Kath seizes his arm and pulls him roughly toward their trailer.
“Mr. Lovell!”
He turns around; in between the three of them, he looks like a prisoner being dragged away.
“Thank you for what you did for him. It was really nice.”
Then he’s hustled inside and the door slams, leaving me alone.
“Please don’t be too hard on him.”
Tene is at his door, struggling with his chair. I feel a stab of sympathy for him. He is the head of the family in name only; he cannot control them, or even keep up with them—all he can do is apologize.
“We’ll straighten him out. We’ll sort it out, don’t you worry. Don’t go yet . . . Not yet.”
Inside, he offers me more whiskey, trying to smooth things over, atone for the mess his relations are making of their lives. And, consequently, of mine.
“You have to realize, he has grieved so much. I had two brothers, you know. Matty and Istvan. They both died. Istvan when he was a kid, so Ivo didn’t know him, but he knew Matty; he lived till he was thirty.”
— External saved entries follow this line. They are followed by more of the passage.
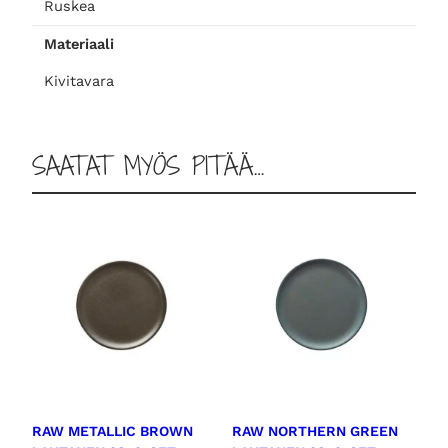
Ruskea
i
Materiaali
2
0
Kivitavara
c
l
,
SAATAT MYÖS PITÄÄ…
2
-
s
e
t
m
ä
ä
r
ä
RAW METALLIC BROWN
RAW NORTHERN GREEN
Tene wouldn’t imagine Lulu would have told me some of this. I’m not supposed to already know.
“What did they die of ?”
“They both had it. The disease. Istvan was worse than Christo, you see. Didn’t have the strength to grow up. Matty was ill, too, but it wasn’t so bad. He just kept getting infections: pneumonia and so on. He was great. A lovely man.”
“I’m sorry.”
“Then Ivo lost his brothers. Milo and Steven. They died when they were little.”
I nod.
“But we had Christina, and then Ivo. And we thought—Marta and me—we thought, at last, our luck had changed. But Ivo got ill when he was four or five. They were like twins, those two. And then my wife pas
sed—cancer. Two years after that, Christina died.”
“I’m so sorry.”
I whisper it. Too much repetition, and the words begin to sound like an insult.
He doesn’t volunteer anything more. His grief is suddenly present, immediate, in the trailer, as though it happened only yesterday.
“I . . . I really am sorry.”
I feel I have to say it again, but after so many condolences the platitude sticks in my mouth. So many losses—I can’t even begin to imagine what his life has been like. Or any of their lives, come to that.
There is a black-and-white photograph on the wall, in a silver frame. It shows a young dark-haired woman, dressed in the fashion of the early sixties. A solemn, middle-European face, wide cheekbones. She is sitting in front of a photographer’s backdrop—a satin curtain—and two children are pressed up against her. The woman is Tene’s wife, Marta, and the children are Ivo and Christina. The survivors—at that point, anyway. Ivo is smaller than his sister—of course, he’s the younger—and desperately thin, but with a sweet, happy smile. He must be about six—the same age Christo is now. Christina has her arm around him: a fierce older sister, glaring at the camera with her chin tilted up. They are very alike.
Presumably they knew then that Ivo was suffering. They didn’t know how long he would have.
It’s dawn by the time I get home. The message light on my answerphone is blinking, and although I’m too tired to care, I automatically hit the button. I don’t recognize the man’s voice.
“Ray? Mr. Lovell? I’m sorry to ring you at home, but since it’s the weekend . . . I wanted to tell you that . . . Sorry, it’s Rob here. Rob Anderson from Alder View. I think you should come up here again. All the work’s been stopped. They’ve found something on the site. They’ve found human remains.”
32.
St. Luke’s Hospital
For some reason, my right hand stays numb and inert even after the rest of me comes back to life. Naturally, I’m right-handed. I can pick up the right hand with the left, squeeze it, bend the fingers, pinch the skin, but I feel nothing. It’s like handling a glove full of sand.